Os exames complementares eram escassos e os Hospitais, deficientemente apetrechados, funcionavam em instalações deploráveis ultrapassando, em muito, o que hoje se possa imaginar.

No mundo, dito civilizado para a época, esboçava-se já outra prática adivinhando-se o surgir dum mundo novo de tecnologia promissora com métodos de apoio diagnóstico que, em poucos anos, ultrapassou o que se poderia imaginar:

Apoio laboratorial, imagiologia, novas atitudes terapêuticas e medicina de intervenção em todas as especialidades

Quanto à observação do doente, passou-se do “ Homem opaco para o Homem transparente” e, a partir daí, fazer o bom uso dos novos métodos é ser: sábio e inteligente nas suas aplicações.

Hoje a prática desta medicina tecnológica é outro Mundo e, pode dizer-se, imprevisível naquele tempo.

Ao diagnóstico chegava-se mediante observação cuidada e minuciosa, aparelho a aparelho ou sistema tudo registado em história clinica na perspetiva de diagnóstico provisório que nos orientasse para a terapêutica possível, na esperança ou na certeza de cura.

Em resumo: o doente era minuciosamente visto sendo evidente a proximidade do médico ao doente: a fala, os olhos e as mãos era tudo o que havia para o servir, no combate à doença. O doente sentia-se protegido e o médico era o seu amigo e o seu salvador.
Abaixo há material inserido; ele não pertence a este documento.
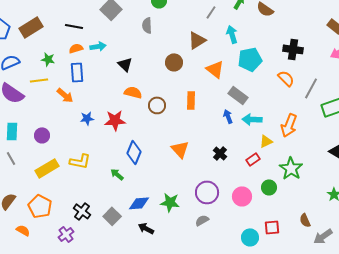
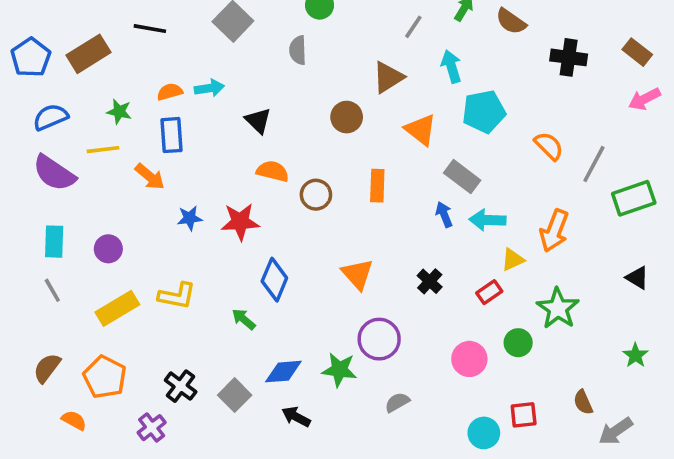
black line: (74, 26) -> (150, 29), moved
black cross: (293, 49) -> (569, 57), moved
purple circle: (207, 192) -> (379, 339), moved

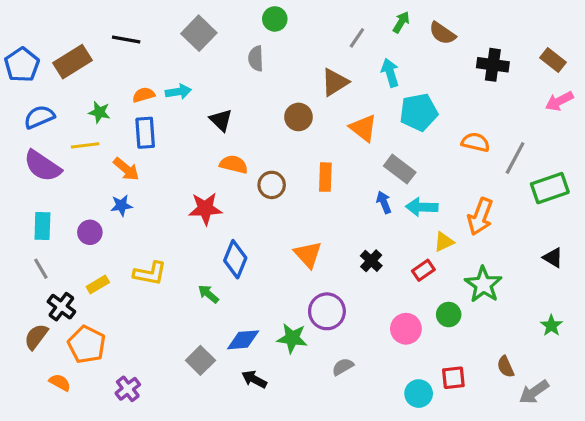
orange semicircle: (549, 146) -> (476, 142), turned -32
blue star: (190, 218) -> (121, 205), moved
yellow rectangle: (117, 308) -> (98, 284), size x0.6
black cross: (181, 386) -> (61, 307), moved

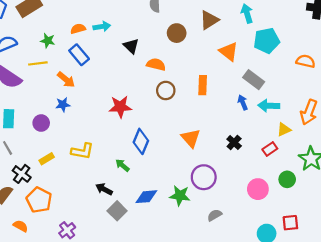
brown circle: (298, 117) -> (177, 33), moved
blue rectangle: (145, 133) -> (79, 55), turned -36
orange semicircle: (234, 164) -> (156, 64), moved
black arrow: (254, 379) -> (104, 189), moved

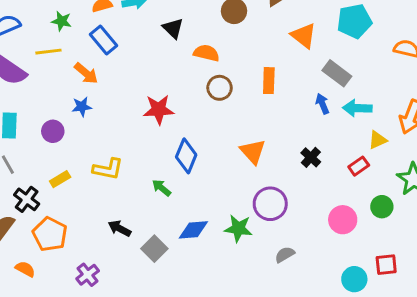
black arrow: (104, 189) -> (119, 228), moved

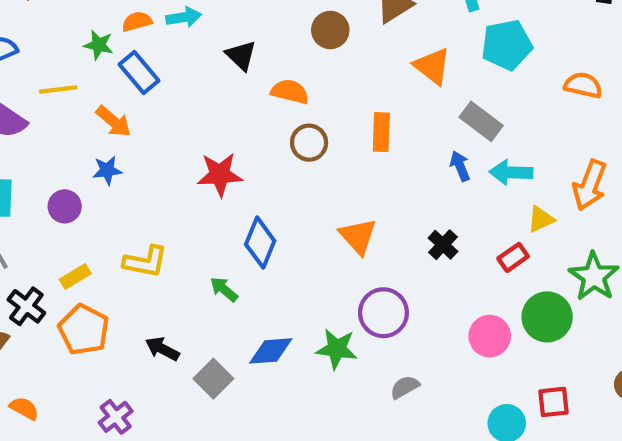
green star: (61, 21) -> (99, 45), moved
green circle: (382, 207) -> (547, 317), size x1.5
orange pentagon: (50, 234) -> (84, 330), moved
Pode dizer-se que o médico junto do seu doente fazia e continua a fazer parte da eficácia e porque não da eficiência terapêutica.

A hotelaria e tudo o resto, se existissem, era muito bom mas seria secundário.

O tal jornal entretinha-se a recolher senão mesmo a estimular queixas para denuncia e era assim que com grandes títulos de primeira página, como hoje, aumentava as vendas do seu produto dizendo-se, como hoje se diz, sem qualquer intervenção da censura.

Havia que procurar um culpado!

Era eu um jovem interno de cirurgia à procura da técnica e do saber para operar e, sempre que, no Banco do Hospital de S. José, o Cirurgião chefe de equipa, nos escolhia para realizar um ato cirúrgico, para nós, era um encanto, uma responsabilidade e o delegar de competência num jovem que se iniciava. Deste modo fui escolhido para operar um caso de apendicite aguda.Com muito cuidado e sempre com um bom ajudante cumpríamos as rotinas, com maior ou menor dificuldade e, após todo aquele bom sucesso, o doente acordava e, pouco tempo depois, era transferido para o que se chamava SOB, serviço de operados do banco, ou seja, um depósito de doentes aguardando vaga, no nosso serviço, para serem transferidos.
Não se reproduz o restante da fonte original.